El artículo 39 de la Carta Magna establece que todo venezolano mayor de edad puede ejercer su derecho al voto. La única excepción es que el detenido esté sujeto a interdicción civil o inhabilitación política.
En este sentido, son quienes tienen una sentencia firme quienes podrían obtener una inhabilitación política, la cual es una pena accesoria a la pena principal.
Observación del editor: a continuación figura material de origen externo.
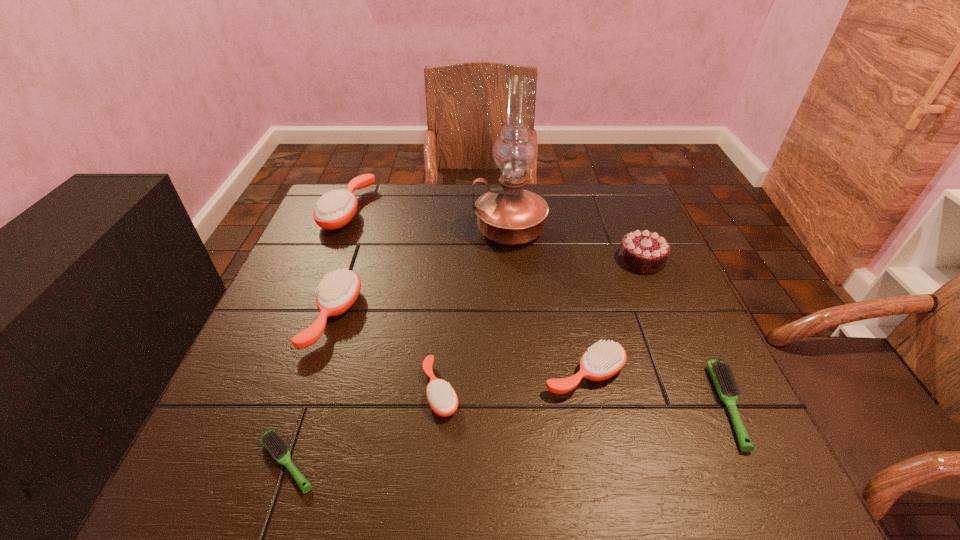 Identify the location of the second shortest object. The height and width of the screenshot is (540, 960). (722, 375).

Where is `the second shortest hairbrush`? The height and width of the screenshot is (540, 960). the second shortest hairbrush is located at coordinates (722, 375).

Locate an element on the screen. The image size is (960, 540). the smaller light hairbrush is located at coordinates (272, 441).

Identify the location of the shortest hairbrush. (272, 441).

At what (x,y) coordinates should I click in order to perform the action: click on free space located 0.350m on the front of the oil lamp. Please return your answer as a coordinate pair (x, y). The width and height of the screenshot is (960, 540). Looking at the image, I should click on (520, 362).

You are a GUI agent. You are given a task and a screenshot of the screen. Output one action in this format:
    pyautogui.click(x=<x>, y=<y>)
    Task: Click on the vacant region located 0.230m on the front of the farthest orange hairbrush
    
    Given the screenshot: What is the action you would take?
    pyautogui.click(x=313, y=296)

Find the location of `free region located 0.070m on the back of the chocolate cake`. free region located 0.070m on the back of the chocolate cake is located at coordinates (629, 230).

Where is `free spot located 0.200m on the front of the second biggest orange hairbrush`? This screenshot has width=960, height=540. free spot located 0.200m on the front of the second biggest orange hairbrush is located at coordinates (289, 450).

Find the location of a particular element. The width and height of the screenshot is (960, 540). free region located on the left of the fifth hairbrush from left to right is located at coordinates (441, 374).

This screenshot has width=960, height=540. In order to click on free space located on the back of the third orange hairbrush from left to right in this screenshot , I will do `click(444, 339)`.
“La inhabilitación política es una pena accesoria. No se puede inhabilitar políticamente a una persona como si la inhabilitación política fuera la pena principal (…) debe acordarse mediante sentencia judicial firme para que los derechos políticos puedan limitarse y así debe establecerlo la sentencia”, dijo el equipo de OVP.
Recomendaciones del OVP para el Ministerio para el Servicio Penitenciario y el CNE para mejorar la participación política de los privados de libertad:
- El CNE y el Ministerio del Poder Popular para el servicio penitenciario deben “establecer una colaboración estrecha” para planificar, ejecutar y supervisar las jornadas especiales de inscripción en el CNE y operativos de cedulación dentro de los recintos penitenciarios, con mayor atención donde hay jóvenes que cumplieron la mayoría de edad.
- Asignar recursos humanos materiales necesarios y suficientes para agilizar los procesos electorales en las cárceles, y vehículos para los traslados en caso de ser necesarios.
- Garantizar la presencia de testigos y observadores nacionales e internacionales en los procesos electorales dentro de los recintos penitenciarios
- Informar oportunamente a la población reclusa sobre el ejercicio del voto y las propuestas electorales
- Facilitar el acceso a la información actualizada a través de medios de comunicación por formas autorizadas por el recinto (diarios y emisiones de radio).
- Presentar un registro desagregado de los reclusos habilitados a votar, que detalle además su ubicación y su situación jurídica.
- Garantizar de forma segura, libre y secreta el derecho al voto de todas las personas privadas de libertad en los centros de detención preventiva.
- Proporcionar asistencia o apoyo necesario a personas privadas de libertad con discapacidades visuales, auditivas, motrices u otras necesidades particulares.
- Traducir la información a los idiomas de las personas indígenas que se encuentren recluidas y que no hablen el español.
- Involucrar activamente a las autoridades penitenciarias para agilizar y mejorar el
desarrollode los procesos electorales.